WHAT YOU ARE ASKED TO DO:
Scan the records below and copy every line that contains the string "Budapest".

DATA UNDER STUDY:
______________________________

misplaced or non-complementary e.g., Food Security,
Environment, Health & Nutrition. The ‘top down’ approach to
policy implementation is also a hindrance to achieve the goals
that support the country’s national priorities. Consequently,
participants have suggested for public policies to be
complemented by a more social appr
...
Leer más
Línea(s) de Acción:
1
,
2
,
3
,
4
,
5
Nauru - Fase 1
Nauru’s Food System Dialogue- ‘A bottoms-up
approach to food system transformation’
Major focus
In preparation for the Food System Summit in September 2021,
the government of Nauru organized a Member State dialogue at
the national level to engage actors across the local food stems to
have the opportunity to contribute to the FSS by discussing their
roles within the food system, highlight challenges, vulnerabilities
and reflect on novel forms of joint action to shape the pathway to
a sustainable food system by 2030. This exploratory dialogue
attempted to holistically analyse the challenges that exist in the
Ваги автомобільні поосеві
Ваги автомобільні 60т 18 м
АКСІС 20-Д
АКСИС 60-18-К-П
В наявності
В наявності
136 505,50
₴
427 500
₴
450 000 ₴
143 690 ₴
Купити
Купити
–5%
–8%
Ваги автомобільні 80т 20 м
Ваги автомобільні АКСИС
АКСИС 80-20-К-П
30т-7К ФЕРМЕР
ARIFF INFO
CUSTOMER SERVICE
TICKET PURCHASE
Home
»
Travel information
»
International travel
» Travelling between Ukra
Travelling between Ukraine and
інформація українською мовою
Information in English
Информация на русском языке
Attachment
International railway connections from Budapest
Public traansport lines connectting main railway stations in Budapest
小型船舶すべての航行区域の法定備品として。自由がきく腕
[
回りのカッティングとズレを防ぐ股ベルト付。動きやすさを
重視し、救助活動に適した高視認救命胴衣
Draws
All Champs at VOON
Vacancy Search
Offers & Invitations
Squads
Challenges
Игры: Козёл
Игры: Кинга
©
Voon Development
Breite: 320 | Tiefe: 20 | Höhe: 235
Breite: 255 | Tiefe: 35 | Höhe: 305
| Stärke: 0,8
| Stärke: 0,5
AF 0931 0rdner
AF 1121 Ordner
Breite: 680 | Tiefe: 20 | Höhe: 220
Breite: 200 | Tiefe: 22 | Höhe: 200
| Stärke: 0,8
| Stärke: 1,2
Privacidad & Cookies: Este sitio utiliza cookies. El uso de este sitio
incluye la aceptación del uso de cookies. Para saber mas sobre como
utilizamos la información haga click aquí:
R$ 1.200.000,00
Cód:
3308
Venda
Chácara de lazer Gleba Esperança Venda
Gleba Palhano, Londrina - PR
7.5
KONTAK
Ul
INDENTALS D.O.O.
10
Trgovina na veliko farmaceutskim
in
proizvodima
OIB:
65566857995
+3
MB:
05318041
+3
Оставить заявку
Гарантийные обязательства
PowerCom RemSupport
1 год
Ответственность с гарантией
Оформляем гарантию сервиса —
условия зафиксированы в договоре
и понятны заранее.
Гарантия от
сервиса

______________________________

ANSWER TO THE PROBLEM:
International railway connections from Budapest
Public traansport lines connectting main railway stations in Budapest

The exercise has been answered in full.